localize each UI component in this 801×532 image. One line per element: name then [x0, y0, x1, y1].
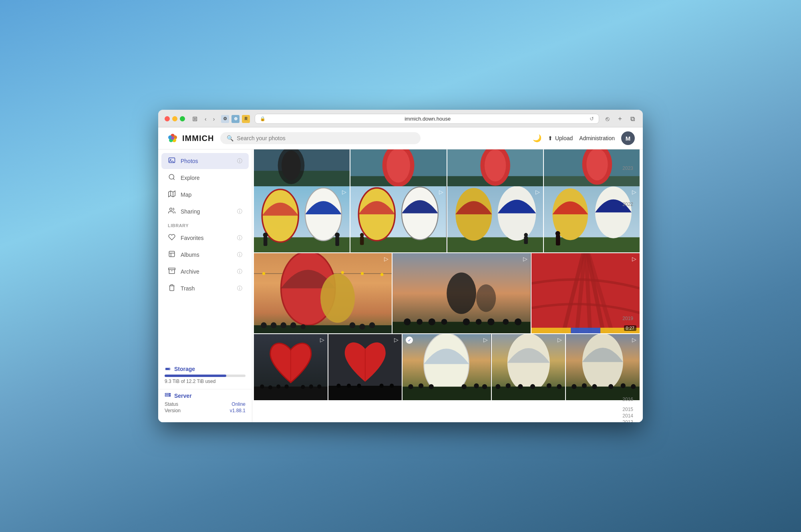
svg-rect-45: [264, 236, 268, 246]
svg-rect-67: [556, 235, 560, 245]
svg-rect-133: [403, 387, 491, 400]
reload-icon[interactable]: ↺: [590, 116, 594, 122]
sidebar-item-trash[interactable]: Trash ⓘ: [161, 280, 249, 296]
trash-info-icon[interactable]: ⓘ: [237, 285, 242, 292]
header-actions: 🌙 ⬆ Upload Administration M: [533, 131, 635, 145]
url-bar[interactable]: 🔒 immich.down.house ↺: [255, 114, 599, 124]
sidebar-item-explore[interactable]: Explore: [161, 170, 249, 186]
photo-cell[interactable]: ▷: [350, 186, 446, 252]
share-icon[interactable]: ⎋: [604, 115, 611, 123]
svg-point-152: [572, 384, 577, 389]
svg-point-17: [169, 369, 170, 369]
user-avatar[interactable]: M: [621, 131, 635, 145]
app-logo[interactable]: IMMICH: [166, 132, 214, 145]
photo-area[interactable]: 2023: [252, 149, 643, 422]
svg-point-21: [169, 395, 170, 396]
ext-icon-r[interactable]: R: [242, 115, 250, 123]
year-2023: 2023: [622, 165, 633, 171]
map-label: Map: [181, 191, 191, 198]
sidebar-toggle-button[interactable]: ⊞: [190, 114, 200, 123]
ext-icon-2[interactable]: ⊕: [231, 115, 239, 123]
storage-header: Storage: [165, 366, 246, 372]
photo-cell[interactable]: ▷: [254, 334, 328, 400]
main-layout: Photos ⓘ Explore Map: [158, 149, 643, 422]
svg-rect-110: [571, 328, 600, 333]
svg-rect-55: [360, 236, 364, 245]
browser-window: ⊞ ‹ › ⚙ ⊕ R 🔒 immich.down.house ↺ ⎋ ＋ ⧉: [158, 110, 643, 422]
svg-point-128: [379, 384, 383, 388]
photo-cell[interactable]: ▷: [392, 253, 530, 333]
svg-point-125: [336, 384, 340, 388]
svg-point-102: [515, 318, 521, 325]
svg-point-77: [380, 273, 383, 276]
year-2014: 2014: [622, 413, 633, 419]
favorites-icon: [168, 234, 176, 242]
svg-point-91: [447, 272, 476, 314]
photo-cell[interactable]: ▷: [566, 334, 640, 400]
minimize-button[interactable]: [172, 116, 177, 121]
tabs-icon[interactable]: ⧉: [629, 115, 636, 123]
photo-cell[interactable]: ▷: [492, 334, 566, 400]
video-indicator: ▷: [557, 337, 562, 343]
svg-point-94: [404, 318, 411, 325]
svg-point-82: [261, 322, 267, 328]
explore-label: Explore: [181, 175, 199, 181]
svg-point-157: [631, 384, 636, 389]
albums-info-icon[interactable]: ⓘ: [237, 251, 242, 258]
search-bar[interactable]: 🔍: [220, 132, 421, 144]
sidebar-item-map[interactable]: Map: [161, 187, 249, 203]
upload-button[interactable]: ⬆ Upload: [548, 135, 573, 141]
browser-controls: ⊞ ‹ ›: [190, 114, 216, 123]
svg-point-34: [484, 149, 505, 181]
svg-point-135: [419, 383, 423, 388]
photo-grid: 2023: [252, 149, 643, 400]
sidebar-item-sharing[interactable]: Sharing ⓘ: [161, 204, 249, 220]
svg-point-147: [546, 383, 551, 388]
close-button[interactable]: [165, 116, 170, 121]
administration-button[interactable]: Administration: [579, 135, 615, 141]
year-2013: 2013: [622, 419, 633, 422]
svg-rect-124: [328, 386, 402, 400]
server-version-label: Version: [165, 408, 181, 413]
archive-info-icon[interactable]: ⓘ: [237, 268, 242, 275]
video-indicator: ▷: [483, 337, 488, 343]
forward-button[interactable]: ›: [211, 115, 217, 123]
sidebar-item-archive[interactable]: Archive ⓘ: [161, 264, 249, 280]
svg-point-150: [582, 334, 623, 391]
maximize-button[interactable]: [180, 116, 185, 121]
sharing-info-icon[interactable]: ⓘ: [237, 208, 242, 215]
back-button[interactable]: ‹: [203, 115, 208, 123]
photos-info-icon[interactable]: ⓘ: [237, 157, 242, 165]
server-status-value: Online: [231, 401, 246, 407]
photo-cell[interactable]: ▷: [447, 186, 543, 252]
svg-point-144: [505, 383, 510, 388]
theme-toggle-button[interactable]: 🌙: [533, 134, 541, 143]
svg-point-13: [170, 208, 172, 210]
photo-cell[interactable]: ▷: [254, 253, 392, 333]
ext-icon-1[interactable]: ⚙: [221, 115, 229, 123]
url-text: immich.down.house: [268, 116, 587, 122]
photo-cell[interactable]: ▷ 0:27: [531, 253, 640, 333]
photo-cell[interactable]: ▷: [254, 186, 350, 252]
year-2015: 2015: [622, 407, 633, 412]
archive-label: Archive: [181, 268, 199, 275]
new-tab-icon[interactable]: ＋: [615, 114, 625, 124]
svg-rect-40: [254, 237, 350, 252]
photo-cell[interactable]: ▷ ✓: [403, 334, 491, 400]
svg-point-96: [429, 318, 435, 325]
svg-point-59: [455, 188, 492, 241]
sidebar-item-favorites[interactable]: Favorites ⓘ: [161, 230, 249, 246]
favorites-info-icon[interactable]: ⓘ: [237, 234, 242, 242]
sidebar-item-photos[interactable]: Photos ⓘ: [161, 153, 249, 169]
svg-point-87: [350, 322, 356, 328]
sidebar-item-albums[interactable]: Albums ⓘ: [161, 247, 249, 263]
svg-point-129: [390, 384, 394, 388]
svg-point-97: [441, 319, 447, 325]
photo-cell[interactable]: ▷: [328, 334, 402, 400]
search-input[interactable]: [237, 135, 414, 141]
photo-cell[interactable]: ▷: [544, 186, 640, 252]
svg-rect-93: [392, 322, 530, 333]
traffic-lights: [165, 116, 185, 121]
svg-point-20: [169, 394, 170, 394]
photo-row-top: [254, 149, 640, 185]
# # # # # # #
Pick out every line of the listing containing the word "header", and show those lines.

### Exercise response
header-actions: 🌙 ⬆ Upload Administration M: [533, 131, 635, 145]
storage-header: Storage: [165, 366, 246, 372]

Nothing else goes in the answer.